ErbB1-4 receptors are expressed on eHiPC

Anterior LV free wall epicardial biopsies (average weight, 26 mg) were used to obtain approximately 10⁵ myocyte-depleted cardiac cells (Fig. 1A). These cells were seeded at low cell density (500 cells per cm²) to produce colonies of highly proliferative cells. As expected, the cardiac cell suspension contained a mixture of colony-forming (Fig. 1B and C) and non-colony-forming cells (Fig. 1D and E). To characterize the proliferative capability of cardiac cells, we plated colony- and non-colony expanded cells at a density of 10,000 cells per cm², and the cultures were subsequently passaged. Colony-forming cells were capable of more than 50 population doublings over ten passages (total time in culture 42.6±1.4 days). In contrast, non-colony cells continued proliferating for only six passages, corresponding to approximately 20 population doublings (Fig. 1F).

Figure 1. Isolation and expansion of human epicardial eHiPC.

Single cell suspensions prepared from LV epicardial biopsies were plated into 48 well plates at low cell density (500 cell per cm²) and analyzed for growing colonies twice weekly. A. Number of viable cells per mg of LV biopsies. B-E. Micrographs of highly-proliferative colony-forming cells (B, C) and cells characterized by non-colony expansion (D, E). F. Comparison of proliferative potentials of colony-forming and non-colony forming cardiac cells. Cumulative number of population doublings was calculated by repeated cell number recordings in triplicate cultures at ~90% confluence and plating at a fixed number of 10⁴ cells per cm² in 6 well plates. G. Average number of eHiPC colonies isolated from individual LV biopsies. H. Representative flow cytometric histograms showing cell surface expression of ErbB1-4 receptors; open histograms represent specific ErbB1-4 staining, shaded represent the isotype-matched IgG control. I. Graphical representation of ErbB1-4 receptor expression on HiPC; Data are expressed as ΔMFI and presented as scatter dot plots. ΔMFI was calculated by subtraction of the MFI corresponding to cells stained with isotype-matched control antibody from the MFI of the specific ErbB antibody.
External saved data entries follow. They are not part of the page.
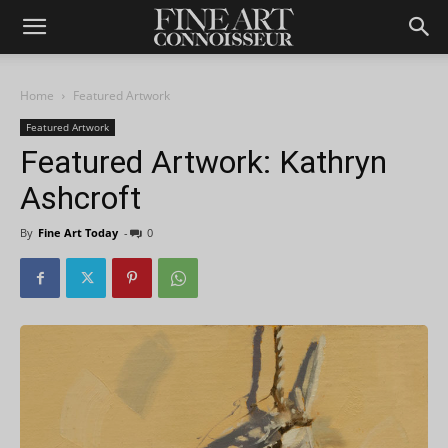
Home
Featured Artwork
Featured Artwork
Featured Artwork: Kathryn
Ashcroft
By
Fine Art Today
-
0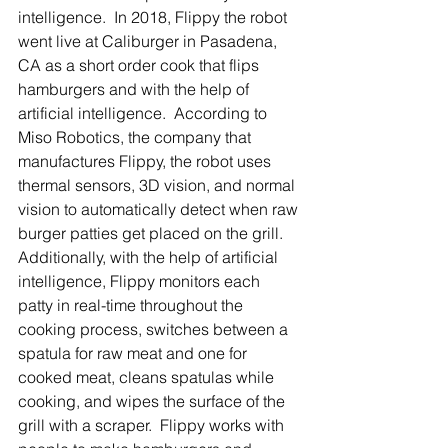
intelligence.  In 2018, Flippy the robot 
went live at Caliburger in Pasadena, 
CA as a short order cook that flips 
hamburgers and with the help of 
artificial intelligence.  According to 
Miso Robotics, the company that 
manufactures Flippy, the robot uses 
thermal sensors, 3D vision, and normal 
vision to automatically detect when raw 
burger patties get placed on the grill. 
Additionally, with the help of artificial 
intelligence, Flippy monitors each 
patty in real-time throughout the 
cooking process, switches between a 
spatula for raw meat and one for 
cooked meat, cleans spatulas while 
cooking, and wipes the surface of the 
grill with a scraper.  Flippy works with 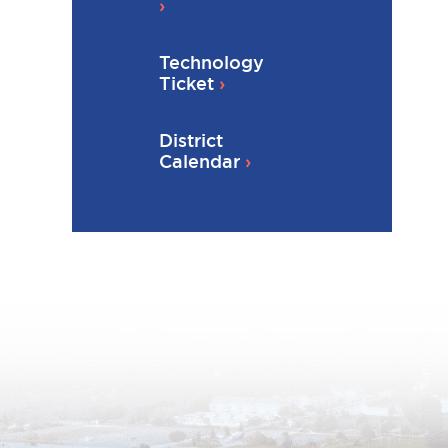
Technology
Ticket
District
Calendar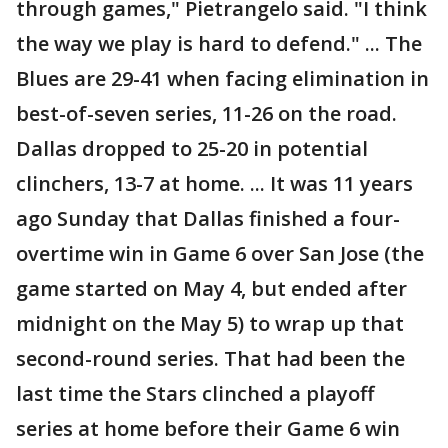
through games," Pietrangelo said. "I think
the way we play is hard to defend." ... The
Blues are 29-41 when facing elimination in
best-of-seven series, 11-26 on the road.
Dallas dropped to 25-20 in potential
clinchers, 13-7 at home. ... It was 11 years
ago Sunday that Dallas finished a four-
overtime win in Game 6 over San Jose (the
game started on May 4, but ended after
midnight on the May 5) to wrap up that
second-round series. That had been the
last time the Stars clinched a playoff
series at home before their Game 6 win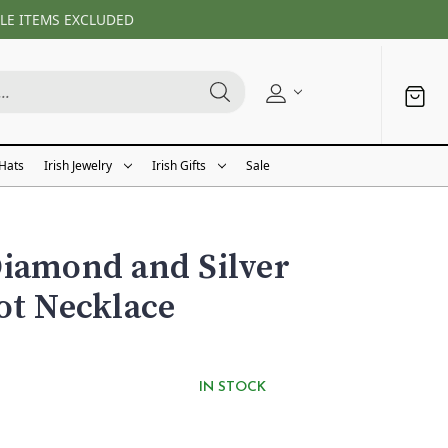
LE ITEMS EXCLUDED
 Hats
Irish Jewelry
Irish Gifts
Sale
iamond and Silver
ot Necklace
IN STOCK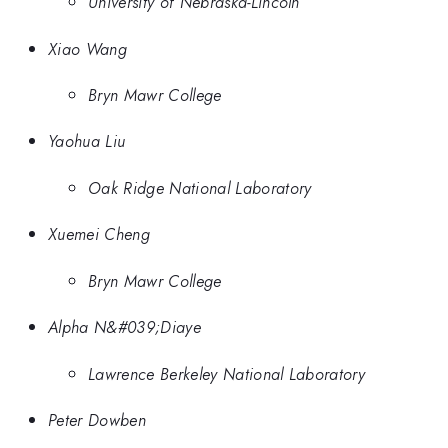
University of Nebraska-Lincoln
Xiao Wang
Bryn Mawr College
Yaohua Liu
Oak Ridge National Laboratory
Xuemei Cheng
Bryn Mawr College
Alpha N&#039;Diaye
Lawrence Berkeley National Laboratory
Peter Dowben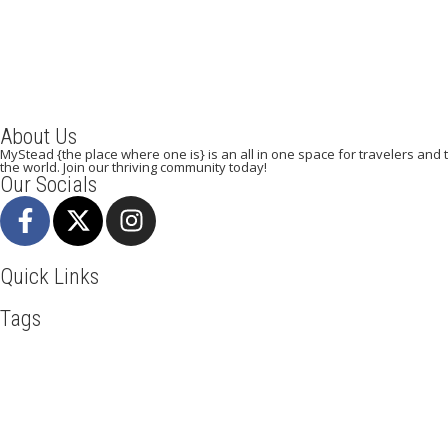
About Us
MyStead {the place where one is} is an all in one space for travelers and tr
the world. Join our thriving community today!
Our Socials
Quick Links
Tags
Adventure
Africa
Awesome
Bangkok
Beachlife
Blog
Busin
Kenya
LasVegas
Maasai Mara
Mombasa
Munich
Nairobi
N
Travel
Travel Deals
Travel Destinations
Travelling
Travel Ti
Mystead by Mugo Media, 2025.
All Rights Reserved.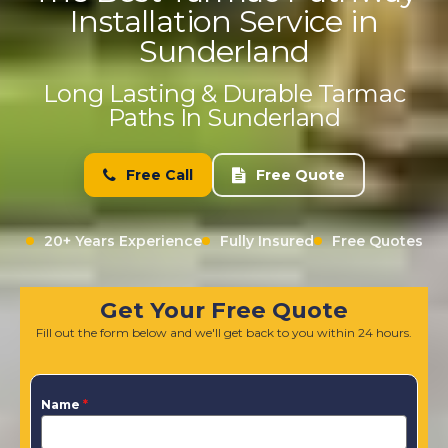
Installation Service in
Sunderland
Long Lasting & Durable Tarmac
Paths In Sunderland
Free Call
Free Quote
20+ Years Experience
Fully Insured
Free Quotes
Get Your Free Quote
Fill out the form below and we'll get back to you within 24 hours.
Name
*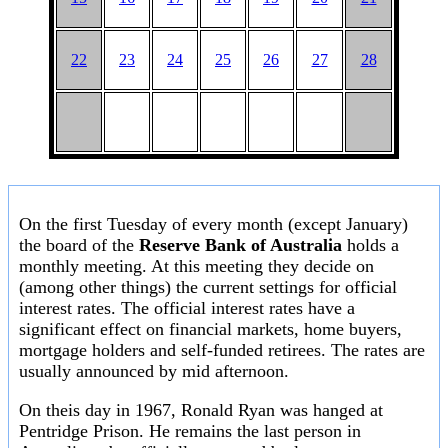
22
23
24
25
26
27
28
On the first Tuesday of every month (except January)
the board of the
Reserve Bank of Australia
holds a
monthly meeting. At this meeting they decide on
(among other things) the current settings for official
interest rates. The official interest rates have a
significant effect on financial markets, home buyers,
mortgage holders and self-funded retirees. The rates are
usually announced by mid afternoon.
On theis day in 1967, Ronald Ryan was hanged at
Pentridge Prison. He remains the last person in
The median values (indicated by the horizontal lines) and individual values are shown. J. Expression of ErbB receptors was measured at passage 1 and passage 10 in five eHiPC clones as described in the text. Significance was calculated using a paired t test. P values are indicated. K. Effects of recombinant ErbB ligands, 100 nM epidermal growth factor (EGF), 100 nM of neuregulin-1 (NRG) and 100 nM glial growth factor 2 (GGF2) on the proliferation of eHiPC. L. Effects of ErbB antagonists, 100 nM AST1306 (AST, a pan-ErbB inhibitor), 300 nM AG1478 (AG, ErbB1 inhibitor) and 300 nM TAK-165 (TAK, ErbB2 inhibitor) on the EGF-induced proliferation of HiPC; n=15, One-way ANOVA, p-values for the Bonferroni post hoc test are indicated.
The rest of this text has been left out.